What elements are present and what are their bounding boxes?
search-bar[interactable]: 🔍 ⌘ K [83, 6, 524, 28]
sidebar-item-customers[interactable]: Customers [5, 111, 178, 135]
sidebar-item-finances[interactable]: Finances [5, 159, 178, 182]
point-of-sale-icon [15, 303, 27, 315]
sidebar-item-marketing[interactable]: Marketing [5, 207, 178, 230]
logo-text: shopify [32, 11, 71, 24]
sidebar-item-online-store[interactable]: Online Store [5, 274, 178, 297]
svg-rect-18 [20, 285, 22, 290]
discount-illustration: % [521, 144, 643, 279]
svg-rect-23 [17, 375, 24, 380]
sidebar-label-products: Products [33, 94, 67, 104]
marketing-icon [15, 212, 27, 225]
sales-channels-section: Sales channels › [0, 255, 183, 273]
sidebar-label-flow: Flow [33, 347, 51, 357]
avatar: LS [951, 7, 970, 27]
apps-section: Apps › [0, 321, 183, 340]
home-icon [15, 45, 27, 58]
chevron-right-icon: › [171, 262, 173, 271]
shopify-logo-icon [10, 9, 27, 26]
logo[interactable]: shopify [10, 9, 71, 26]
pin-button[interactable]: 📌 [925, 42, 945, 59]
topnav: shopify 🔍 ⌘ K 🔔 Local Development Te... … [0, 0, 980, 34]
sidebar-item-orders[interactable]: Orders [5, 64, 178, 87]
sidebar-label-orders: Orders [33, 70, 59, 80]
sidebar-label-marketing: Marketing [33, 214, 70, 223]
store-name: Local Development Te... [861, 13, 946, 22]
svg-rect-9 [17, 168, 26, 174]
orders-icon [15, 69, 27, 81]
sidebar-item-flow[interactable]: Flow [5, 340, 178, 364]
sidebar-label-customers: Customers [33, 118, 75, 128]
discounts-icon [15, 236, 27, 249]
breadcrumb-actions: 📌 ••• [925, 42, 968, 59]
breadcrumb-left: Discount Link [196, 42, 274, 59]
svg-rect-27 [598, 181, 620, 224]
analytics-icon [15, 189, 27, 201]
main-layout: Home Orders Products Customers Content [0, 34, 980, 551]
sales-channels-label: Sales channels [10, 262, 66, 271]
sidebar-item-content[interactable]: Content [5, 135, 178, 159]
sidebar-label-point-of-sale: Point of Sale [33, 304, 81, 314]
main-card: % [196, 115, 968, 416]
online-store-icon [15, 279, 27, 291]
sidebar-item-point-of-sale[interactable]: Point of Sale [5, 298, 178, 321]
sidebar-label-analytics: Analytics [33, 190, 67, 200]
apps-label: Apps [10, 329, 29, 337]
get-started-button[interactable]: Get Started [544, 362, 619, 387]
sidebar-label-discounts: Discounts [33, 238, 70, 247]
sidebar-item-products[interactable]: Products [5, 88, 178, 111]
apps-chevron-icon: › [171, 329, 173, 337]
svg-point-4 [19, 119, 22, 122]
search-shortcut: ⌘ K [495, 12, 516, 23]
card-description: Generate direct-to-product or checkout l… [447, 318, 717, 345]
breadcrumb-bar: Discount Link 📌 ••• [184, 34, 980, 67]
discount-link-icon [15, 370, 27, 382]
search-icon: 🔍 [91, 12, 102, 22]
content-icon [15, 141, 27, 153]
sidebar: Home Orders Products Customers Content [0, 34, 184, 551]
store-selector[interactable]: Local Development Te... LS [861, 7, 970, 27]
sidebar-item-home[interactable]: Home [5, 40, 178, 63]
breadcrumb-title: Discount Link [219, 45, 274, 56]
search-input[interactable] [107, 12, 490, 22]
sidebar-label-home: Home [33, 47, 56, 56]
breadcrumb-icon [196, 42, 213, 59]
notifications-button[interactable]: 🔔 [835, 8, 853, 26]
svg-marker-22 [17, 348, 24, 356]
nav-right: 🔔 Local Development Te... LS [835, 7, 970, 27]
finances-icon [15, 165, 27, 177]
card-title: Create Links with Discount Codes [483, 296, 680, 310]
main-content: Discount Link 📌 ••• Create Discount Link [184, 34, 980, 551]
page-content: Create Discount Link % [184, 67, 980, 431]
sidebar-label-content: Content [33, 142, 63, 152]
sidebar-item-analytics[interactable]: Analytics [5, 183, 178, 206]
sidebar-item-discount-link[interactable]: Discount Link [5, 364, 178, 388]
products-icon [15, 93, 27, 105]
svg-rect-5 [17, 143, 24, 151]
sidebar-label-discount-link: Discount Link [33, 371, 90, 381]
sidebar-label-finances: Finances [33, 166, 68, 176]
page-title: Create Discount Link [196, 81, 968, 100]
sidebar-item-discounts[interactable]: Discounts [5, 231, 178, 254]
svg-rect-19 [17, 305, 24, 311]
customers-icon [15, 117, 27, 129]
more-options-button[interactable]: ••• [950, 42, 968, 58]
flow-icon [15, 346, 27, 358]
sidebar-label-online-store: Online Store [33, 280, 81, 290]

◆ EXERCISE DETAILS
Go through the records and copy each one exactly.

◆ EXERCISE SOLUTION
What elements are present and what are their bounding boxes?
search-bar[interactable]: 🔍 ⌘ K [83, 6, 524, 28]
sidebar-item-customers[interactable]: Customers [5, 111, 178, 135]
sidebar-item-finances[interactable]: Finances [5, 159, 178, 182]
point-of-sale-icon [15, 303, 27, 315]
sidebar-item-marketing[interactable]: Marketing [5, 207, 178, 230]
logo-text: shopify [32, 11, 71, 24]
sidebar-item-online-store[interactable]: Online Store [5, 274, 178, 297]
svg-rect-18 [20, 285, 22, 290]
discount-illustration: % [521, 144, 643, 279]
svg-rect-23 [17, 375, 24, 380]
sidebar-label-products: Products [33, 94, 67, 104]
marketing-icon [15, 212, 27, 225]
sales-channels-section: Sales channels › [0, 255, 183, 273]
sidebar-label-flow: Flow [33, 347, 51, 357]
avatar: LS [951, 7, 970, 27]
apps-section: Apps › [0, 321, 183, 340]
home-icon [15, 45, 27, 58]
chevron-right-icon: › [171, 262, 173, 271]
shopify-logo-icon [10, 9, 27, 26]
logo[interactable]: shopify [10, 9, 71, 26]
pin-button[interactable]: 📌 [925, 42, 945, 59]
topnav: shopify 🔍 ⌘ K 🔔 Local Development Te... … [0, 0, 980, 34]
sidebar-item-orders[interactable]: Orders [5, 64, 178, 87]
sidebar-label-orders: Orders [33, 70, 59, 80]
sidebar-label-marketing: Marketing [33, 214, 70, 223]
store-name: Local Development Te... [861, 13, 946, 22]
svg-rect-9 [17, 168, 26, 174]
orders-icon [15, 69, 27, 81]
sidebar-item-flow[interactable]: Flow [5, 340, 178, 364]
sidebar-label-customers: Customers [33, 118, 75, 128]
discounts-icon [15, 236, 27, 249]
breadcrumb-actions: 📌 ••• [925, 42, 968, 59]
breadcrumb-left: Discount Link [196, 42, 274, 59]
svg-rect-27 [598, 181, 620, 224]
analytics-icon [15, 189, 27, 201]
main-layout: Home Orders Products Customers Content [0, 34, 980, 551]
sales-channels-label: Sales channels [10, 262, 66, 271]
sidebar-item-content[interactable]: Content [5, 135, 178, 159]
sidebar-label-point-of-sale: Point of Sale [33, 304, 81, 314]
main-card: % [196, 115, 968, 416]
online-store-icon [15, 279, 27, 291]
sidebar-item-point-of-sale[interactable]: Point of Sale [5, 298, 178, 321]
sidebar-label-analytics: Analytics [33, 190, 67, 200]
apps-label: Apps [10, 329, 29, 337]
get-started-button[interactable]: Get Started [544, 362, 619, 387]
sidebar-label-discounts: Discounts [33, 238, 70, 247]
sidebar-item-products[interactable]: Products [5, 88, 178, 111]
apps-chevron-icon: › [171, 329, 173, 337]
svg-point-4 [19, 119, 22, 122]
search-shortcut: ⌘ K [495, 12, 516, 23]
card-description: Generate direct-to-product or checkout l… [447, 318, 717, 345]
breadcrumb-bar: Discount Link 📌 ••• [184, 34, 980, 67]
discount-link-icon [15, 370, 27, 382]
search-icon: 🔍 [91, 12, 102, 22]
content-icon [15, 141, 27, 153]
sidebar: Home Orders Products Customers Content [0, 34, 184, 551]
store-selector[interactable]: Local Development Te... LS [861, 7, 970, 27]
sidebar-item-home[interactable]: Home [5, 40, 178, 63]
breadcrumb-title: Discount Link [219, 45, 274, 56]
search-input[interactable] [107, 12, 490, 22]
sidebar-label-home: Home [33, 47, 56, 56]
breadcrumb-icon [196, 42, 213, 59]
notifications-button[interactable]: 🔔 [835, 8, 853, 26]
svg-marker-22 [17, 348, 24, 356]
nav-right: 🔔 Local Development Te... LS [835, 7, 970, 27]
finances-icon [15, 165, 27, 177]
card-title: Create Links with Discount Codes [483, 296, 680, 310]
main-content: Discount Link 📌 ••• Create Discount Link [184, 34, 980, 551]
page-content: Create Discount Link % [184, 67, 980, 431]
sidebar-label-content: Content [33, 142, 63, 152]
sidebar-item-analytics[interactable]: Analytics [5, 183, 178, 206]
sidebar-item-discount-link[interactable]: Discount Link [5, 364, 178, 388]
products-icon [15, 93, 27, 105]
svg-rect-5 [17, 143, 24, 151]
sidebar-label-discount-link: Discount Link [33, 371, 90, 381]
sidebar-label-finances: Finances [33, 166, 68, 176]
page-title: Create Discount Link [196, 81, 968, 100]
sidebar-item-discounts[interactable]: Discounts [5, 231, 178, 254]
svg-rect-19 [17, 305, 24, 311]
customers-icon [15, 117, 27, 129]
more-options-button[interactable]: ••• [950, 42, 968, 58]
flow-icon [15, 346, 27, 358]
sidebar-label-online-store: Online Store [33, 280, 81, 290]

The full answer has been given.